I was reading the autobiography of Kuldip Nayar, India’s well-known journalist, a former Member of the Parliament who was Indian High Commissioner to the UK during V.P. Singh’s Government. During Emergency he went to Jail. He was born in Sialkot (now in Pakistan) and educated at Lahore, also now in Pakistan. He later migrated to India with his parents and siblings, miraculously escaping from being killed. It is impossible for those who never faced such situations to imagine a real life situation like that.
My heart goes out to all those who were killed and to all those who are even today persecuted for religious reasons in Pakistan. The desire to get back to one’s birth place, the pull of the umbilical cord, is so strong that I have seen this when Field Marshal K.M. Cariappa, having spent more than 45 years outside Kodagu, coming back to Kodagu after retirement. There are many examples of this kind.
But, let me mention here about Kuldip Nayar’s father, Dr. Gurbaksh Singh Nayar who, sometime after partition, living in India with his children, was still longing to return to Sialkot.
In his autobiography, Kuldip Nayar writes that he took his father to Fida Hussain, Chief Secretary of Pakistan’s Punjab, who was visiting Delhi on official work. Fida Hussain was once Deputy Commissioner at Sialkot and knew Kuldip Nayar’s father Dr.
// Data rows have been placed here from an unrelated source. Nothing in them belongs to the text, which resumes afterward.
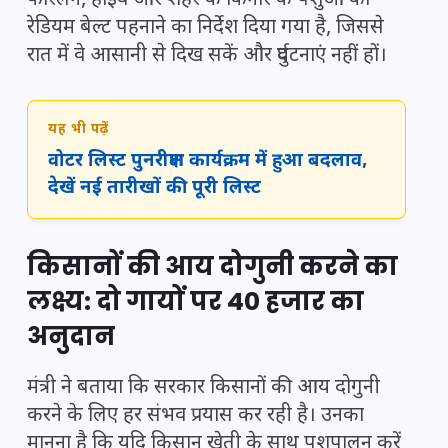
फोरलेन, हाईवे और शहर के किनारे के पशुओं को
रेडियम बेल्ट पहनाने का निर्देश दिया गया है, जिससे
रात में वे आसानी से दिख सकें और दुर्घटनाएं नहीं हों।
यह भी पढ़ें
वोटर लिस्ट पुनरीक्षण कार्यक्रम में हुआ बदलाव,
देखें नई तारीखों की पूरी लिस्ट
किसानों की आय दोगुनी करने का
लक्ष्य: दो गायों पर 40 हजार का
अनुदान
मंत्री ने बताया कि सरकार किसानों की आय दोगुनी
करने के लिए हर संभव प्रयास कर रही है। उनका
मानना है कि यदि किसान खेती के साथ पशुपालन करें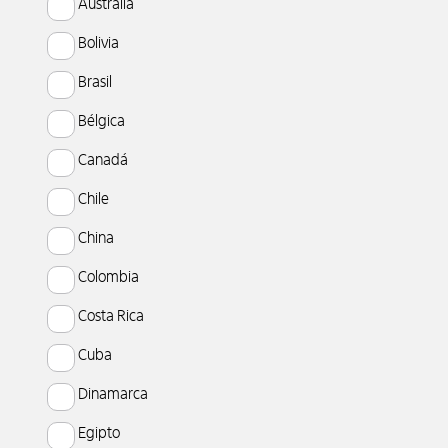
Australia
Bolivia
Brasil
Bélgica
Canadá
Chile
China
Colombia
Costa Rica
Cuba
Dinamarca
Egipto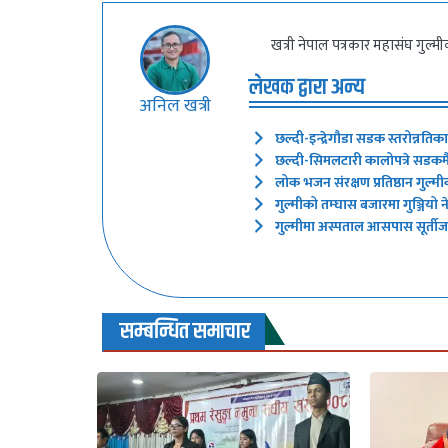
खत्री नेपाल पत्रकार महासंघ गुल्म
लेखक द्वारा अन्य
अनिल खत्री
छल्दी-इन्द्रेगौडा सडक स्तरोन्नतिक
छल्दी-सिमलटारी कालोपत्रे सडकमै 
लोक भजन संरक्षण प्रतिष्ठान गुल्मी
गुल्मीको तम्घास बजारमा गुञ्जियो
गुल्मीमा अस्पताल आसपास सूर्तीजन्
सम्बन्धित समाचार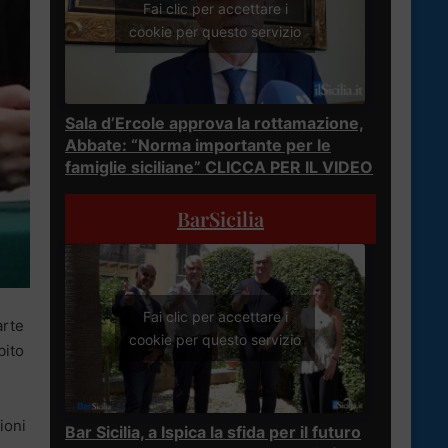
Fai clic per accettare i
cookie per questo servizio
Sala d’Ercole approva la rottamazione,
Abbate: “Norma importante per le
famiglie siciliane” CLICCA PER IL VIDEO
BarSicilia
Fai clic per accettare i
arte
cookie per questo servizio
bito
ioni
Bar Sicilia, a Ispica la sfida per il futuro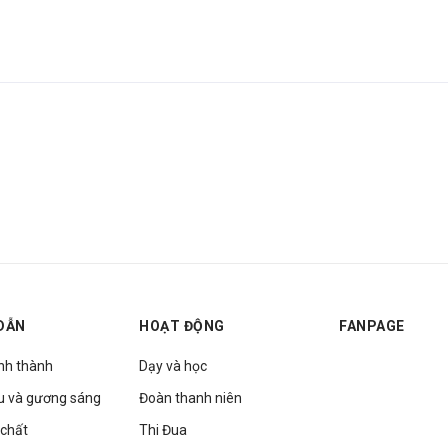
DẪN
HOẠT ĐỘNG
FANPAGE
ình thành
Dạy và học
u và gương sáng
Đoàn thanh niên
 chất
Thi Đua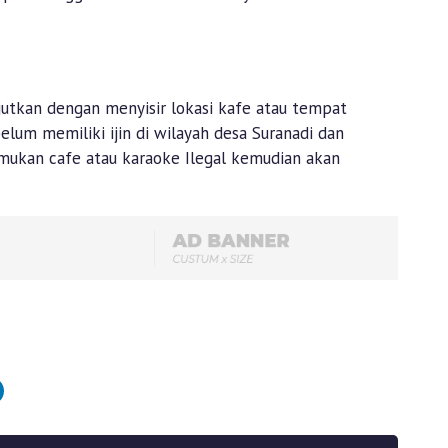
jutkan dengan menyisir lokasi kafe atau tempat
belum memiliki ijin di wilayah desa Suranadi dan
temukan cafe atau karaoke Ilegal kemudian akan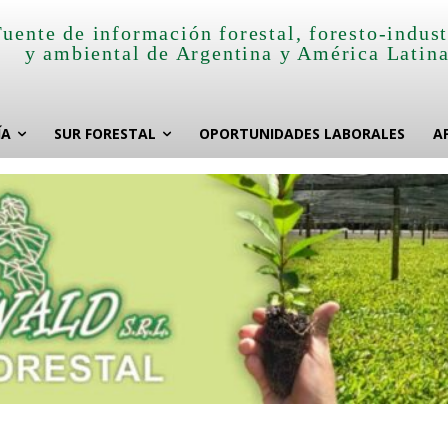
Fuente de información forestal, foresto-indust
y ambiental de Argentina y América Latin
ÍA
SUR FORESTAL
OPORTUNIDADES LABORALES
A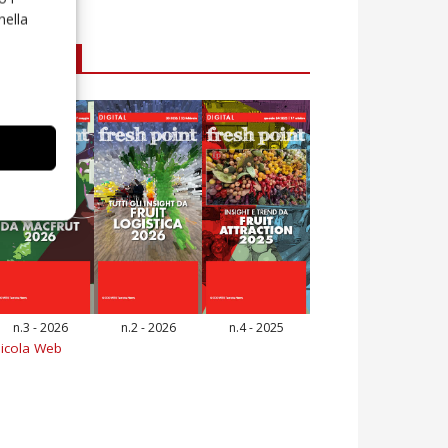
nella
E-magazine
n.3 - 2026
n.2 - 2026
n.4 - 2025
icola Web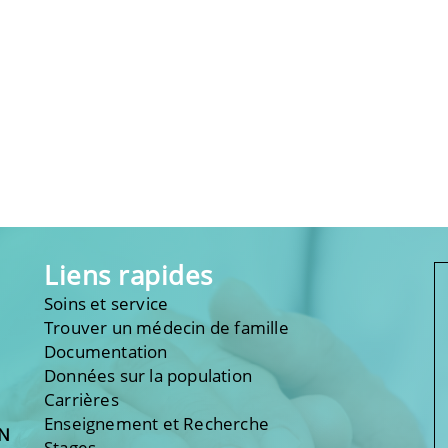
Liens rapides
Soins et service
Trouver un médecin de famille
Documentation
Données sur la population
Carrières
Enseignement et Recherche
ON
Stages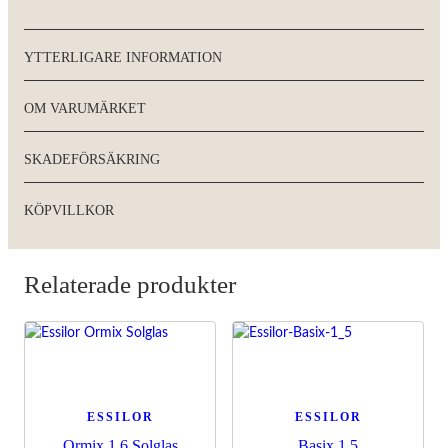
YTTERLIGARE INFORMATION
OM VARUMÄRKET
SKADEFÖRSÄKRING
KÖPVILLKOR
Relaterade produkter
ESSILOR
ESSILOR
Ormix 1,6 Solglas
Basix 1,5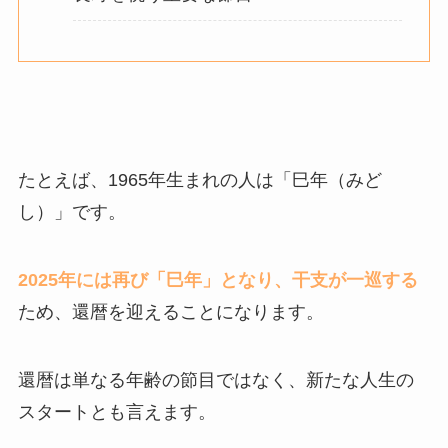
たとえば、1965年生まれの人は「巳年（みど
し）」です。
2025年には再び「巳年」となり、干支が一巡する
ため、還暦を迎えることになります。
還暦は単なる年齢の節目ではなく、新たな人生の
スタートとも言えます。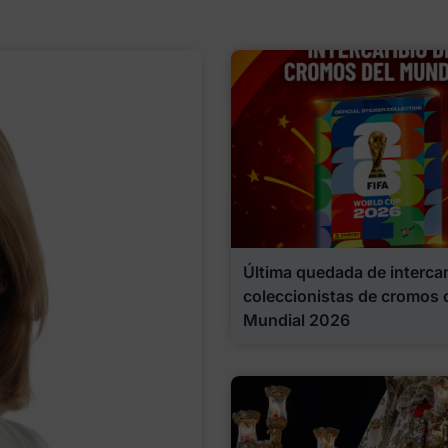
Última quedada de interca
coleccionistas de cromos 
Mundial 2026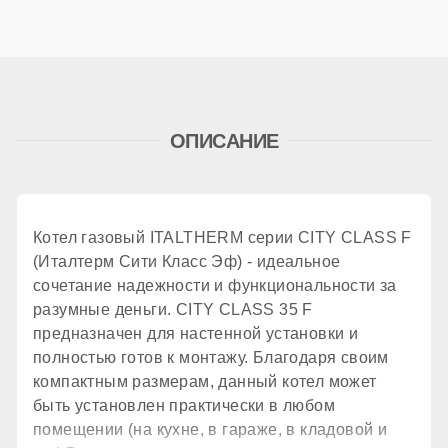
345 м²
Дымоудаление
ОПИСАНИЕ
принудительное
Количество теплообменников
Котел газовый ITALTHERM серии CITY CLASS F
(Италтерм Сити Класс Эф) - идеальное
2 шт.
сочетание надежности и функциональности за
разумные деньги. CITY CLASS 35 F
предназначен для настенной установки и
КПД
полностью готов к монтажу. Благодаря своим
компактным размерам, данный котел может
быть установлен практически в любом
94 %
помещении (на кухне, в гараже, в кладовой и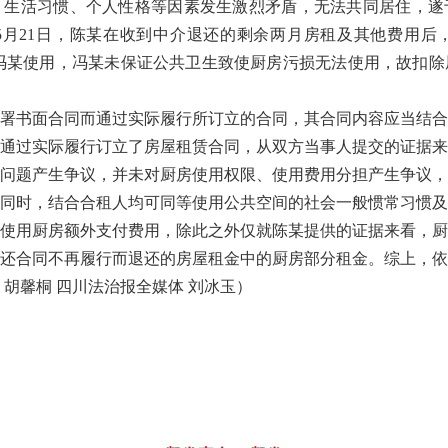
习惯、个人性格等因素发生激烈矛盾，无法共同居住，遂于2023
年5月21日，陈某在收到中介退还的剩余两月房租及其他费用
主要由冯某使用，冯某未保证公共卫生致使厨房污损无法使用，故扣
书面合同而通过实际履行所订立的合同，其合同内容应当结合
过实际履行订立了房屋租赁合同，从双方当事人提交的证据来看，自2
问题产生争议，并未对厨房使用权限、使用费用分担产生争议，
同时，结合合租人均可同等使用公共空间的社会一般惯常习惯及
使用厨房额外支付费用，除此之外仅就陈某提供的证据来看，厨
还合同不再履行而退还的房屋租金中的厨房部分租金。综上，依
胡馨桐 四川法治报全媒体 刘冰玉）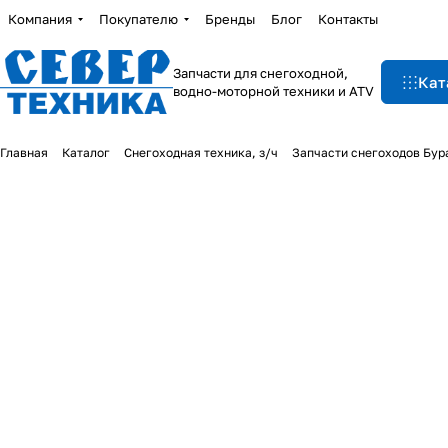
Компания
Покупателю
Бренды
Блог
Контакты
Запчасти для снегоходной,
Кат
водно-моторной техники и ATV
Главная
Каталог
Снегоходная техника, з/ч
Запчасти снегоходов Бур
Gurbaksh Singh Nayar who had been his family physician at that time.
When the subject matter of the meeting was broached, Fida Hussain was very frank and told him that “Pakistan’s policy was not to have any non-Muslims back.” That ended the matter. Kuldip Nayar’s father’s dream was shattered as he realised that there was no chance for him to go back to his birth place.
Kuldip Nayar writes in a very poignant manner, “Neither my father nor my mother were the same after having lost their home in Sialkot. They felt their life ended when they left their home.”
Well, should this happen because of a religion or religions? Is our religion bereft of humanity? A complex and inscrutable question. A Yaksha Prashna that even Dharmaraya may not be able to answer.